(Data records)
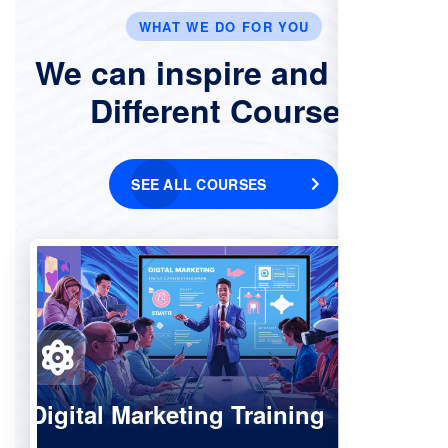
WHAT WE DO FOR YOU
We can inspire and Offer
Different Courses
SEE ALL COURSES
Digital Marketing Training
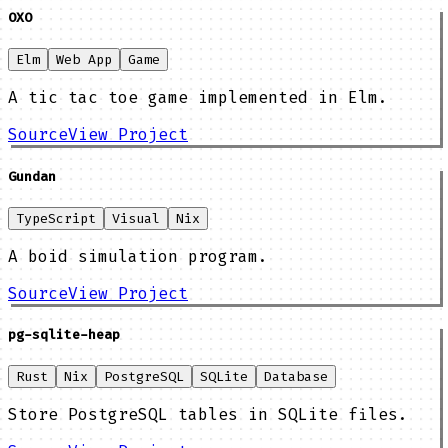
OXO
Elm
Web App
Game
A tic tac toe game implemented in Elm.
Source
View Project
Gundan
TypeScript
Visual
Nix
A boid simulation program.
Source
View Project
pg-sqlite-heap
Rust
Nix
PostgreSQL
SQLite
Database
Store PostgreSQL tables in SQLite files.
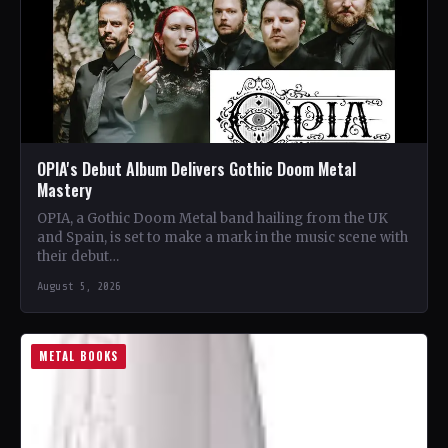
OPIA's Debut Album Delivers Gothic Doom Metal
Mastery
OPIA, a Gothic Doom Metal band hailing from the UK
and Spain, is set to make a mark in the music scene with
their debut…
August 5, 2026
METAL BOOKS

ASSIGNMENT:
Restate each line above exactly, keeping pictures out.

SOLUTION TO THE PROBLEM:
WHAT WE DO FOR YOU
We can inspire and Offer
Different Courses
SEE ALL COURSES
Digital Marketing Training
OXO
Elm
Web App
Game
A tic tac toe game implemented in Elm.
Source
View Project
Gundan
TypeScript
Visual
Nix
A boid simulation program.
Source
View Project
pg-sqlite-heap
Rust
Nix
PostgreSQL
SQLite
Database
Store PostgreSQL tables in SQLite files.
OPIA's Debut Album Delivers Gothic Doom Metal
Mastery
OPIA, a Gothic Doom Metal band hailing from the UK
and Spain, is set to make a mark in the music scene with
their debut…
August 5, 2026
METAL BOOKS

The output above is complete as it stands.